### Provided records
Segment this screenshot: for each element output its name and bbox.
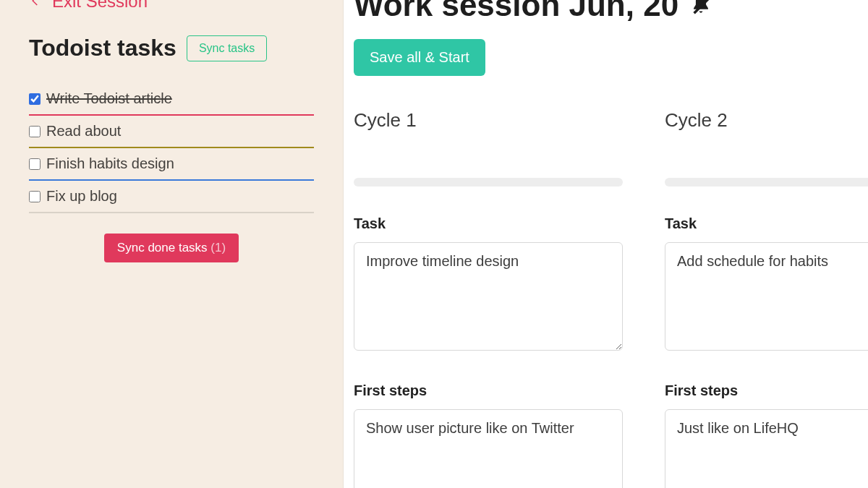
exit-session-label: Exit Session: [52, 0, 148, 12]
notifications-off-icon[interactable]: [689, 0, 713, 17]
task-item[interactable]: Finish habits design: [29, 148, 314, 181]
cycle-title: Cycle 2: [665, 109, 868, 132]
cycle-column: Cycle 1TaskFirst steps: [354, 109, 623, 488]
sync-done-tasks-button[interactable]: Sync done tasks (1): [104, 234, 239, 262]
task-item[interactable]: Write Todoist article: [29, 83, 314, 116]
steps-field-label: First steps: [354, 382, 623, 399]
sync-tasks-button[interactable]: Sync tasks: [187, 35, 267, 61]
save-all-start-button[interactable]: Save all & Start: [354, 39, 485, 76]
task-textarea[interactable]: [665, 242, 868, 351]
sync-done-label: Sync done tasks: [117, 241, 208, 254]
cycle-progress-bar: [354, 178, 623, 187]
main-panel: Work session Jun, 20 Save all & Start Cy…: [344, 0, 868, 488]
task-label: Finish habits design: [46, 155, 174, 172]
sync-done-count: (1): [210, 241, 226, 254]
task-item[interactable]: Fix up blog: [29, 181, 314, 213]
sidebar: Exit Session Todoist tasks Sync tasks Wr…: [0, 0, 344, 488]
task-field-label: Task: [665, 215, 868, 232]
sidebar-heading: Todoist tasks: [29, 35, 176, 61]
task-checkbox[interactable]: [29, 126, 41, 137]
cycle-title: Cycle 1: [354, 109, 623, 132]
task-item[interactable]: Read about: [29, 116, 314, 148]
cycles-row: Cycle 1TaskFirst stepsCycle 2TaskFirst s…: [354, 109, 868, 488]
first-steps-textarea[interactable]: [665, 409, 868, 488]
task-checkbox[interactable]: [29, 191, 41, 202]
steps-field-label: First steps: [665, 382, 868, 399]
first-steps-textarea[interactable]: [354, 409, 623, 488]
todoist-task-list: Write Todoist articleRead aboutFinish ha…: [29, 83, 314, 213]
arrow-left-icon: [29, 0, 42, 12]
task-field-label: Task: [354, 215, 623, 232]
task-textarea[interactable]: [354, 242, 623, 351]
cycle-progress-bar: [665, 178, 868, 187]
task-label: Fix up blog: [46, 188, 117, 205]
task-label: Write Todoist article: [46, 90, 172, 107]
task-checkbox[interactable]: [29, 158, 41, 170]
session-title: Work session Jun, 20: [354, 0, 678, 23]
cycle-column: Cycle 2TaskFirst steps: [665, 109, 868, 488]
exit-session-button[interactable]: Exit Session: [29, 0, 314, 12]
task-checkbox[interactable]: [29, 93, 41, 105]
task-label: Read about: [46, 123, 121, 140]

### Problem statement
When a line in the data above contains the string "sidebar", copy that line.

### Exercise response
sidebar: Exit Session Todoist tasks Sync tasks Wr…: [0, 0, 344, 488]
sidebar-heading: Todoist tasks: [29, 35, 176, 61]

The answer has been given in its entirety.